Sindonews · Kamis, 31 Desember 2020 - 16:38:00 WIB
Mengagetkan, Polisi Malaysia Sebut Pembuat Video Parodi Indonesia Raya WNI
Tangkapan layar video parodi lagu Indonesia Raya yang melecehkan RI di YouTube. (Foto: Istimewa)

KUALA LUMPUR, iNews.id – Video parodi lagu “Indonesia Raya” sempat membuat berang publik di Tanah Air. Kemarahan pun lantas dialamatkan kepada negeri jiran Malaysia—yang diduga menjadi tempat asal video itu dibuat.

Akan tetapi, hasil investigasi awal Polis Diraja Malaysia (PDRM) atau Kepolisian Kerajaan Malaysia cukup bikin kaget. Menurut lembaga itu, video parodi lagu “Indonesia Raya” yang menghina Republik Indonesia itu dibuat oleh warga negara Indonesia (WNI).

Mengutip laporan Bernama TV, Kamis (31/12/2020), informasi itu diperoleh dari interogasi polisi terhadap seorang pekerja Indonesia berusia 40-an tahun yang ditangkap di Sabah pada Senin (28/12/2020) lalu. Namun, PDRM belum menjelaskan secara perinci identitas orang itu dan masih memburu tersangka lain.

Parodi lagu kebangsaan Indonesia itu semula muncul dalam video di YouTube berjudul “Indonesia Raya Instrumental (Parody + Lyrics)” dalam Bahasa Melayu. Video tersebut kini telah dihapus.

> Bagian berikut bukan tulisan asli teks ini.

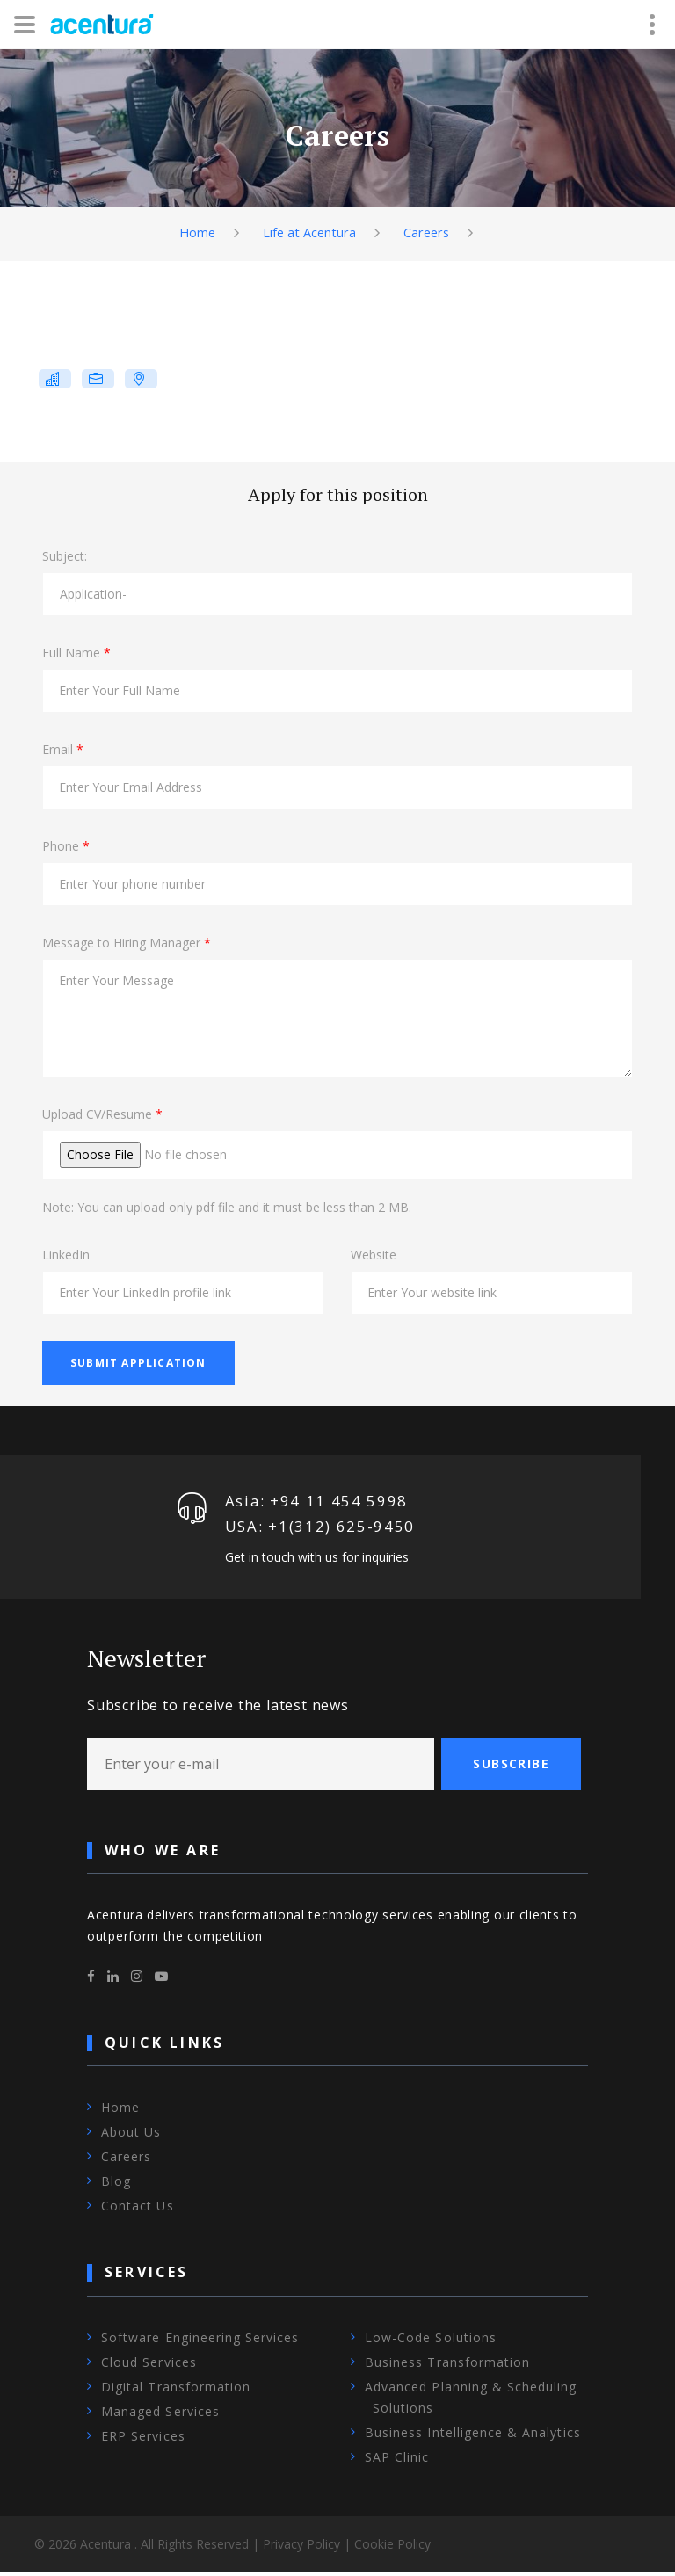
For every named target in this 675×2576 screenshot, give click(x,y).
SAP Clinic (397, 2460)
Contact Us (137, 2210)
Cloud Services (149, 2365)
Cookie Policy (392, 2547)
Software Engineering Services (200, 2341)
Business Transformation (447, 2365)
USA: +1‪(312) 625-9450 (319, 1529)
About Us (131, 2136)
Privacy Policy (301, 2547)
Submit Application (138, 1362)
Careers (427, 232)
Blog (116, 2185)
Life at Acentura (308, 232)
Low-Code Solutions (431, 2341)
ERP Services (143, 2439)
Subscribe (511, 1767)
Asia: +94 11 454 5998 (316, 1502)
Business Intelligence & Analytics (473, 2435)
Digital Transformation (175, 2390)
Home (195, 232)
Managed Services (160, 2414)
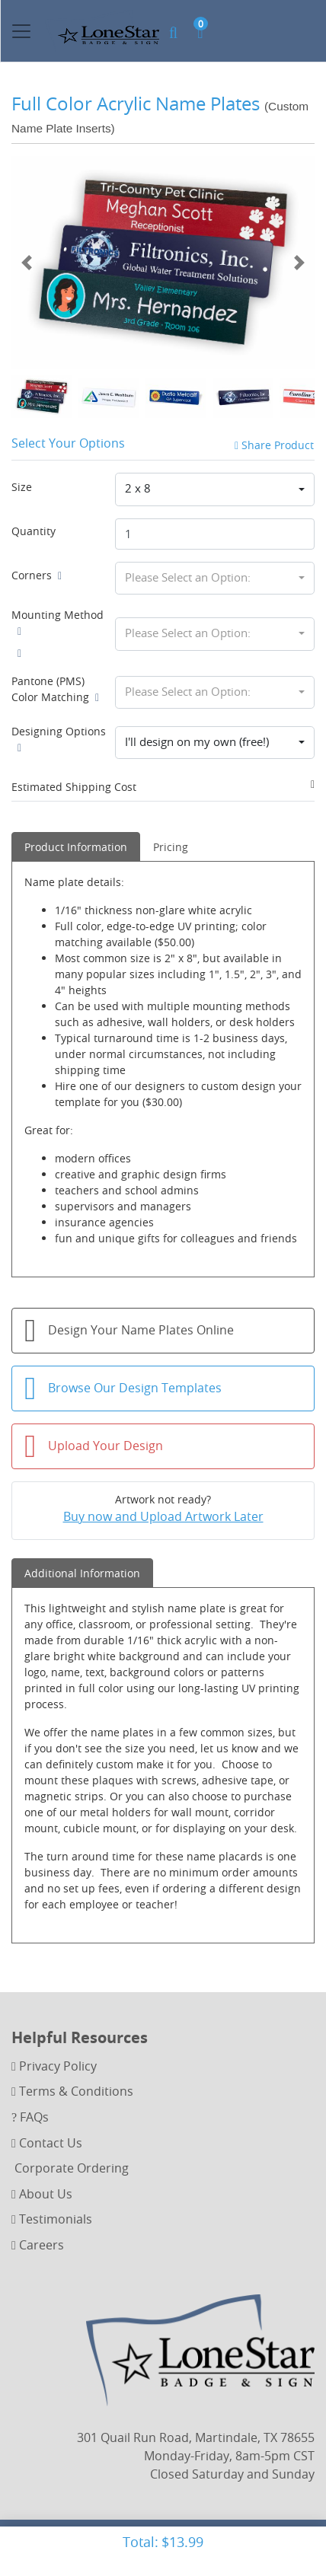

Video itu awalnya diunggah di YouTube oleh akun MY Asean yang menggunakan spanduk bendera Malaysia sebagai gambar profilnya. Video itu memutar bait lagu Indonesia Raya yang dipelesetkan, seperti “Indonesia tanah airku” menjadi “Indonesia kesusahanku”.

Kalimat lain berisi referensi sakit hati untuk Presiden Indonesia Joko Widodo. Ada juga lelucon permusuhan atas nama bapak pendiri bangsa, Soekarno, yang pada dekade 1960-an mengampanyekan slogan “Ganyang Malaysia”.

Video itu juga mengubah lambang dasar negara Indonesia dari Garuda menjadi ayam ketakutan. Selain itu, ada foto seorang anak muda yang sedang kencing di spanduk Indonesia.

Kementerian Luar Negeri (Kemlu) RI menyatakan, Kedutaan Besar Indonesia di Kuala Lumpur telah melaporkan video tersebut ke PDRM. Yoshi Iskandar selaku Koordinator Fungsi Pensosboed KBRI Kuala Lumpur mengatakan, para ahli Malaysia terus menyelidiki kasus tersebut.